La Nueva Carretera Central (NCC), proyecto clave para la conectividad en Perú, está en una encrucijada financiera y política. Mientras el país enfrenta desafíos inmediatos como el fenómeno de El Niño y la crisis en el ducto de gas de TGP, el futuro de esta infraestructura permanece incierto.
Denisse Miralles, exministra de Economía y Finanzas, planteó la necesidad de renegociar contratos bajo el esquema Gobierno a Gobierno (G2G), especialmente con Francia, país encargado de la NCC, la Vía Expresa Santa Rosa y el Puente Santa Rosa. Su propuesta buscaba transformar la NCC en una Asociación Público-Privada (APP) para repartir riesgos e inversiones con el sector privado.
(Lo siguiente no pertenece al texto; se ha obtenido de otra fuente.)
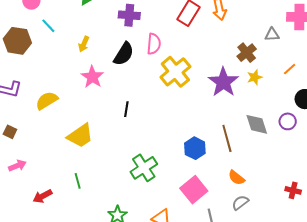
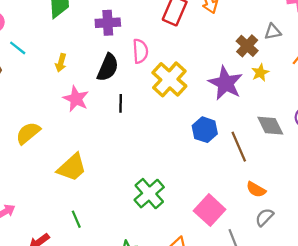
gray triangle: (272, 35) -> (273, 32), moved
black line: (126, 109) -> (121, 103), moved
blue hexagon: (195, 148) -> (205, 130), moved

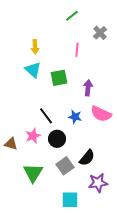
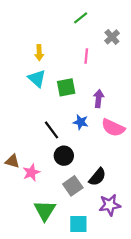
blue star: (75, 117) -> (81, 122), moved
pink star: (33, 136) -> (31, 172), moved
green triangle: (33, 173) -> (45, 211), moved

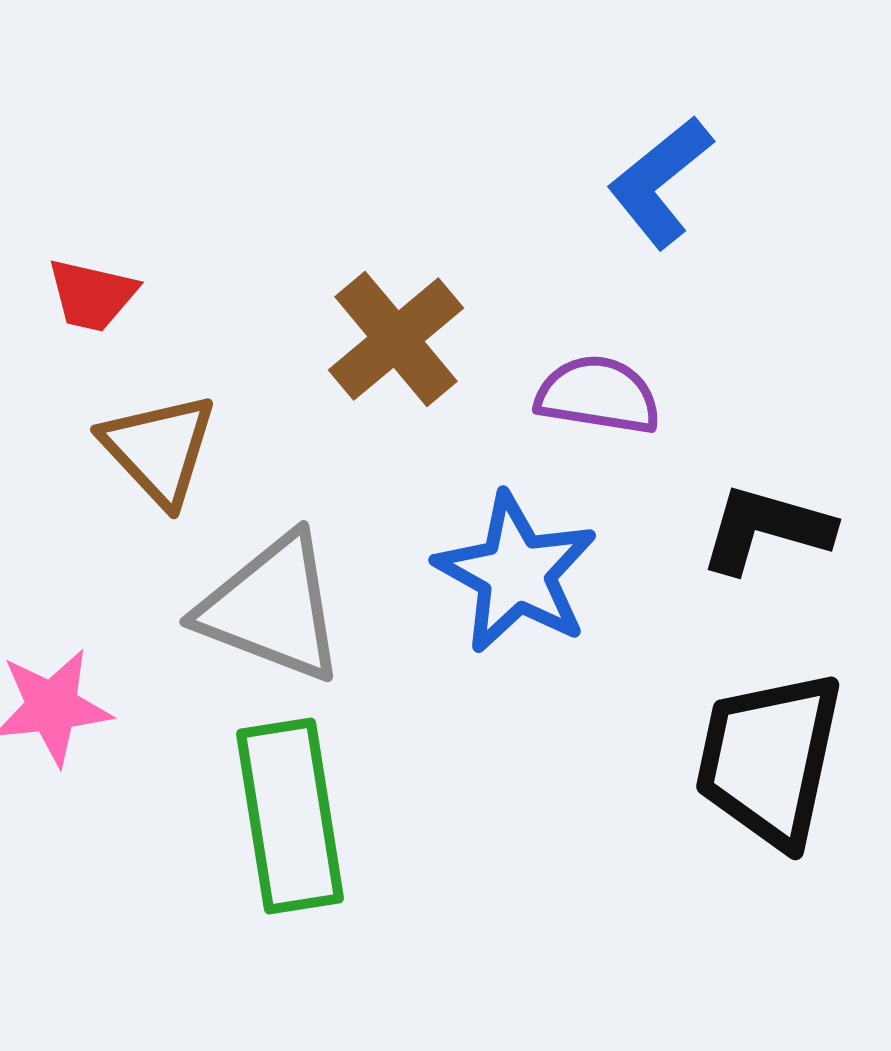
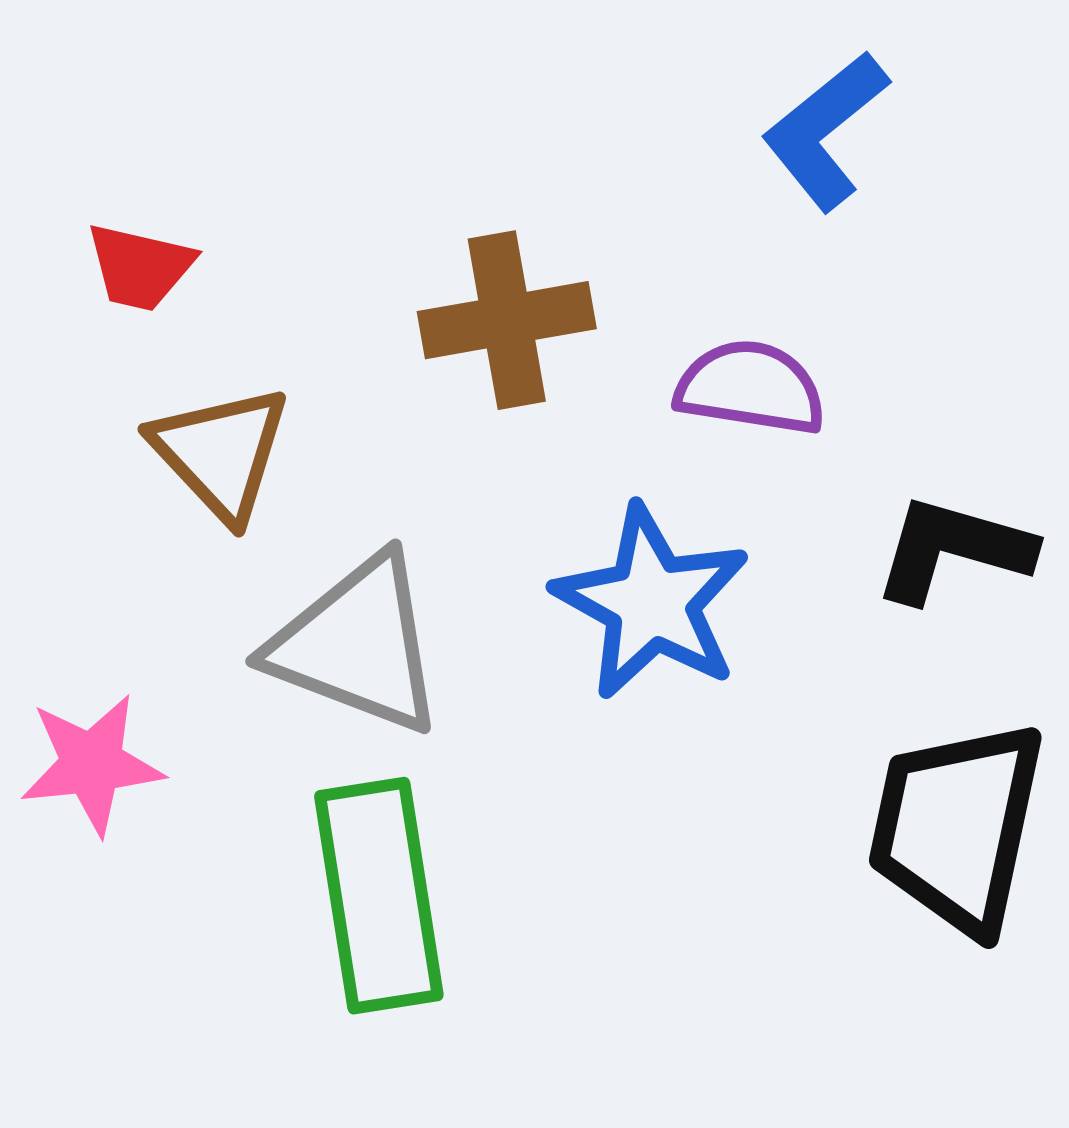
brown cross: (396, 339) -> (507, 320), turned 30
Esta iniciativa generó rechazo en la macrorregión centro y entre congresistas que, a fines de febrero, presentaron un proyecto de ley para prohibir que la NCC se ejecute bajo modalidades concesionarias o APP, evitando la transferencia de gestión o explotación a privados. En su lugar, proponen mantener el proyecto como obra pública con financiamiento estatal.
En marzo, un segundo proyecto, impulsado por Acción Popular, propone autorizar al Ejecutivo a emitir deuda pública mediante bonos soberanos para financiar el saldo pendiente de la NCC, con un plazo de hasta 30 años para el servicio de esta deuda desde el inicio de operaciones. Además, plantea la creación de un fondo de inclusión vial y contempla el cobro de peajes para asegurar sostenibilidad financiera.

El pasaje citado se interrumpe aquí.